The passage of the climate bill comes after a joint commitment from the House and Senate to quickly refile the legislation following a gubernatorial veto last session. This session, Governor Baker offered amendments to the bill, which have been considered by the Legislature. The Legislature rejected efforts to slow the rate of progress toward net-zero emissions by 2050, while accepting a number of more technical amendments that improve the bill.
The bill returned to the Governor’s desk and was signed into law on March 26, 2021.
The final legislation:
- Sets a statewide net-zero limit on greenhouse gas emissions by 2050 and mandates emissions limits everyfive years, as well as sublimits for transportation, buildings, and other sectors of the economy.
- Codifies environmental justice provisions into Massachusetts law, defining environmental justice populations and providing new tools and protections for affected neighborhoods.
- Establishes a municipal opt-in specialized stretch energy code which includes a definition of “net-zero building” and net-zero building performance standards.
- Requires an additional 2,400 megawatts of offshore wind, increasing the total authorization to 5,600 megawatts in the Commonwealth.
- Directs the Department of Public Utilities (DPU), the regulator of the state’s electric and natural gas utilities, to balance priorities going forward: system safety, system security, reliability, affordability, equity, and, significantly, reductions in greenhouse gas emissions.
- Sets appliance energy efficiency standards for a variety of common appliances including plumbing, faucets, computers, and commercial appliances.
- Adopts several measures aimed at improving gas pipeline safety, including increased fines for safety violations, provisions related to training and certifying utility contractors, and setting interim targets for companies to reduce leak rates.
- Requires utilities to include an explicit value for greenhouse gas reductions when they calculate the cost-effectiveness of an offering of MassSave.
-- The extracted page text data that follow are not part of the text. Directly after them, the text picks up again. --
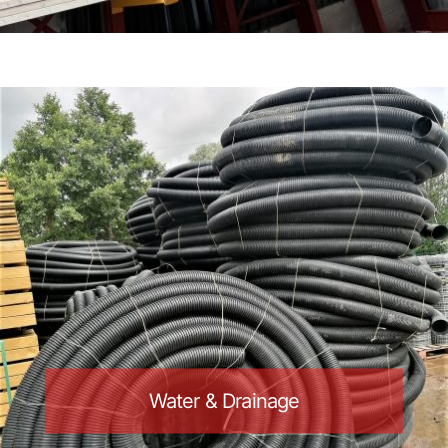
Water & Drainage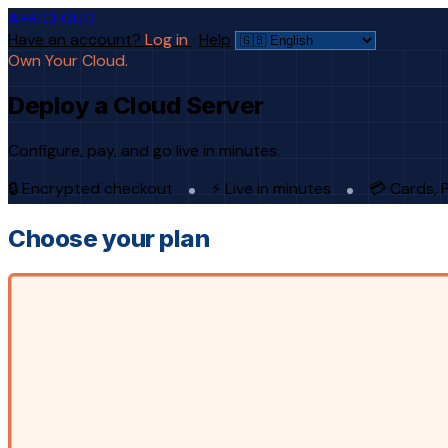
AFRICLOUD
Have an account?
Log in
·
Help
Own Your Cloud.
Deploy a Cloud Server
Configure, pay, and go live in minutes.
🔒 Encrypted checkout
⚡ Live in minutes
💳 Cards, 
Choose your plan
- Increases the Renewable Portfolio Standard (RPS) by 3 per cent each year from 2025–2029, resulting in 40 per cent renewable energy by 2030.
- A national first, this legislation factors the “carbon sequestration” capacity of Massachusetts’ natural and working lands directly into our emissions reduction plans.
- Prioritizes equitable access to the state’s solar programs by low-income communities.
- Sets benchmarks for the adoption of clean energy technologies including electric vehicles, charging stations, solar technology, energy storage, heat pumps and anaerobic digestors.
- Establishes $12 million in annual funding for the Massachusetts Clean Energy Center to create a pathway to the clean energy industry for environmental justice populations, minority-owned and women-owned businesses, and fossil fuel workers.
- Provides solar incentives for businesses by exempting them from the net metering cap to allow them to install solar systems on their premises to help them offset their electricity use and save money.
- Creates a first-time greenhouse gas emissions standard for municipal lighting plants that requires them to purchase 50 percent non-emitting electricity by 2030, 75 percent by 2040 and “net zero” by 2050.